In outdoor scenes, again, the camera is too close to the characters. Take the scenes where the hero participates in RSS-like shakha congregations, all of which are held on the banks of the Ganga. Yet, the river is never more than a mere suggestion in all those sequences, with only a sliver of its flow showing in some of the images. Generally speaking too, opportunities for excellent backgrounds were lost in this movie because the director/cinematographer wanted to be needlessly close to the characters. It is notable that Haridwar, the city where the movie is ostensibly shot, isn't a visual factor in the movie at all!

An exception to this tendency is seen in the very last shot. The hero and the heroine begin to kiss - it is important to show their awkwardness so the camera starts from being close. But then it recedes, there is that long shot, and suddenly the place, the background, step into the image and heighten its beauty. There is the narrow entry on the left side that can be seen now, there is a little water tap on the right side which can be seen now, there are two diya shelves on the wall that become visible, and so on. We are allowed to soak in not just the kiss but the place of the kiss.

Another exception is the divorce-filing long shot, in which the hero and the heroine's family are both present in front of the magistrate. The camera is placed such that all the characters are visible, and it doesn't flinch. There is no cut, the actors have to get their act together, and the outcome is as intended, hilarious.

The dialogues and dialogue delivery are generally fine, except when the dialects are messed up a bit. Haridwar's local language is likely to be closer to the Meerut-Muzaffarnagar khari boli, intonations of which are regularly employed by some characters, especially the elders in the hero's family. Ayushman Khurana, the hero, gets his lines wrong though. When he says 'Main nahi karungo' to the proposal to marry a fat woman, it seems like there was no one to tell him that karungo is Rajasthani dialect thing, and unlikely to be employed by anyone in Haridwar. Ayushman often appears to be the weakest link in the ensemble only due to this inability to get a grip on how to say things. The heroine - whose name I do not yet know - does an excellent job all round.

It is irritating when hinterland movies in Bollywood get their dialects wrong. Even big directors can't seem to get it right throughout the length of a movie. I quote Omkara as an example, which is impossible to place in Western or Eastern UP because of the regular shifts in dialect.
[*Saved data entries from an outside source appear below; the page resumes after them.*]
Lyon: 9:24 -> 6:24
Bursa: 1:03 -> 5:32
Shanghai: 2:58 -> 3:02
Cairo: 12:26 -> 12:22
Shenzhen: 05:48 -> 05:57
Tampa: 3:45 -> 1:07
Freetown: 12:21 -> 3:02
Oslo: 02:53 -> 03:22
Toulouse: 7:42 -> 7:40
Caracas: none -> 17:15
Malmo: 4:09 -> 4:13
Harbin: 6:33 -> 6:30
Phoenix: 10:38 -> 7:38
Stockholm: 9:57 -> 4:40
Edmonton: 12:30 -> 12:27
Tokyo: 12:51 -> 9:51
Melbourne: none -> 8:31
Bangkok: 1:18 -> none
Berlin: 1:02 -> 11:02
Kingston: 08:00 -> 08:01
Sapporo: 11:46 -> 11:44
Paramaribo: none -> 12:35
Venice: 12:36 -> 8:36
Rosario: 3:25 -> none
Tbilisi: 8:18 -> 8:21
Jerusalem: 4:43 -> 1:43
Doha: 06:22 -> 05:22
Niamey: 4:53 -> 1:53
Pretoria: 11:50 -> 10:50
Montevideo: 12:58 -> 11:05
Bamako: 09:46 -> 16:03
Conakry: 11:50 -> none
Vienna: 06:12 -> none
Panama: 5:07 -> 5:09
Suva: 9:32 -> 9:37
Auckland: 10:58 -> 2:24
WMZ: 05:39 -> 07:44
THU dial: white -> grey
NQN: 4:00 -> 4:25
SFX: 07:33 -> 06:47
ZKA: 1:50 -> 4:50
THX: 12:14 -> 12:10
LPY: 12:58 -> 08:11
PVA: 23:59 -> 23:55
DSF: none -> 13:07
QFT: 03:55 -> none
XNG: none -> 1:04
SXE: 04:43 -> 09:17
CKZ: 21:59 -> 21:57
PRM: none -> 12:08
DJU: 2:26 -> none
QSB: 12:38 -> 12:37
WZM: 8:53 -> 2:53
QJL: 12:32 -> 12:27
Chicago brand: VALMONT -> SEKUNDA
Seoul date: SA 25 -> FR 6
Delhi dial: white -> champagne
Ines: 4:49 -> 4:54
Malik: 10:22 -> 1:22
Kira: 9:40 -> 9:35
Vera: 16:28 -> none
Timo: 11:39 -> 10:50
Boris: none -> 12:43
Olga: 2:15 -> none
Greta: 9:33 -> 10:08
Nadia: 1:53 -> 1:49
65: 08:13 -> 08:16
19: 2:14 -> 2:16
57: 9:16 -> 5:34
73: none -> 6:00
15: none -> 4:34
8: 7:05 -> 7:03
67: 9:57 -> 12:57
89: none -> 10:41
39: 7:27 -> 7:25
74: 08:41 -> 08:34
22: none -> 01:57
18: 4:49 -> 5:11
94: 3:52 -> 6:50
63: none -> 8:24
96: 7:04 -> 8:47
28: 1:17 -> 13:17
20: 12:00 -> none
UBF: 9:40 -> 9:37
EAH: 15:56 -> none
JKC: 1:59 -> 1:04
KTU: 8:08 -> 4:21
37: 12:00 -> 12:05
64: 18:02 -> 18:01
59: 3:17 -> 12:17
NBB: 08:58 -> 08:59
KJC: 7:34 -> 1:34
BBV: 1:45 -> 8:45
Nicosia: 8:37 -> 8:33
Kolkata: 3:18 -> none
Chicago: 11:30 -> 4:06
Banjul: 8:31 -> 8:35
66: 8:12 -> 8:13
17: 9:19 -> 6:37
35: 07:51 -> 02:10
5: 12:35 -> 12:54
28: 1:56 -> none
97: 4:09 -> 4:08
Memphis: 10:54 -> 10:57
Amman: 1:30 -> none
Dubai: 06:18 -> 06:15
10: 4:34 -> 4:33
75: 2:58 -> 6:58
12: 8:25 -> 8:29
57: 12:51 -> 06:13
Overall, despite the disappointments, Dum Laga Ke Haisha was a good experience. This is primarily because of the script, and also the screenplay in at least seventy per cent of the movie. When Indian cinema shuns the arbitrary genres it binds itself in (say Bollywood), it immediately becomes an art form that has access to a historically unique reality. The stories of this reality are easily available easily told easily received, something which hasn't been done enough to date, largely because of the lucre behind glitzy contrivance.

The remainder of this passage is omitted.